How Wimbledon and Watson use AI to edit autofocus for video (Part 2)

Applications of AI in Wimbledon

To do this, AI analyzes factors such as gestures and players’ reactions (such as punches on the air celebrating and greeting by touching two fists on each other) and listening to the sound of the crowd, like exhaling and cheering. For the highlights of Wimbledon 2019, IBM said it trained Watson to take advantage of more acoustical data, such as detecting every shot of the ball – making automatic cropping of match highlights closer around the main activities in the innings and can also help determine the series of pay backs.

Misleading AI

Of course, there are problems with deviations in the AI ​​we face for a long time. Wimbledon has many situations that lead to fooling the automated system – the center of the stadium will have more fans (and therefore more noise), while a superstar like Roger Federer might have many fans, creating more cheering sounds than the 89-ranked players in the world. To detect the best action, regardless of these external factors, IBM trained Watson to better identify trends and patterns in acoustics – creating a fourth type of data point to reduce risk of deviation.

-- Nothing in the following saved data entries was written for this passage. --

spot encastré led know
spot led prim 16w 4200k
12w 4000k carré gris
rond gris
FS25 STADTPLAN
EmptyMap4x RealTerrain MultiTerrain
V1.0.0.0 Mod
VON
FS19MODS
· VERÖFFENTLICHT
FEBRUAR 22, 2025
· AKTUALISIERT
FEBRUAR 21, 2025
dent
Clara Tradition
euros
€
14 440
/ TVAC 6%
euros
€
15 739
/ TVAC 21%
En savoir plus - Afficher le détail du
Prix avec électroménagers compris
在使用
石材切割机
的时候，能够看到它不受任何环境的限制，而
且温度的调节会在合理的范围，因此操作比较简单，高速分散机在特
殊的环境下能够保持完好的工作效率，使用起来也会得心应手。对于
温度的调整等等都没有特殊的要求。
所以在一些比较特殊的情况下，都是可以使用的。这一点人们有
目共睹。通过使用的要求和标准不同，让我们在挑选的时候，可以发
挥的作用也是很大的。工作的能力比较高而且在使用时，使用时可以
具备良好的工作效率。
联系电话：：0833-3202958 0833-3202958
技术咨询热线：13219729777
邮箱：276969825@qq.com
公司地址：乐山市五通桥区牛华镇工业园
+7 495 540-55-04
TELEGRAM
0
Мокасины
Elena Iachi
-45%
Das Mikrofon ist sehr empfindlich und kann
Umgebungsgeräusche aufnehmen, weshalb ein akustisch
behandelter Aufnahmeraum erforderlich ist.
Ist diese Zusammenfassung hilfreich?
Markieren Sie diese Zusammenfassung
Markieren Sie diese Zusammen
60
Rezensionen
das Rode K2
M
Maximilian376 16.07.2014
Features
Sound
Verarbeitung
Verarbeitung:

This result is enabled via AI OpenScale. IBM launched the AI ​​OpenScale last year, providing a set of automated detection and mitigation tools – constantly monitoring bias-based decision-making based on AI applications. Specifically, for Wimbledon, this technology helps Watson plan to “learn” the overall crowd noise and use it as a neutral mechanism, from which other heights will be measured based on that basic measure.

Ace Index (to score the goal directly)

During the production of video accents, Watson also exploited match statistics for more context. These statistics are created by tennis players (usually players at the district level). They are people who are hired to sit next to the stage to identify subjective data points such as unforced error, other statistical information – such as handing the ball directly or double errors – and important moments in tennis matches, such as points that bring break points, set points, match points.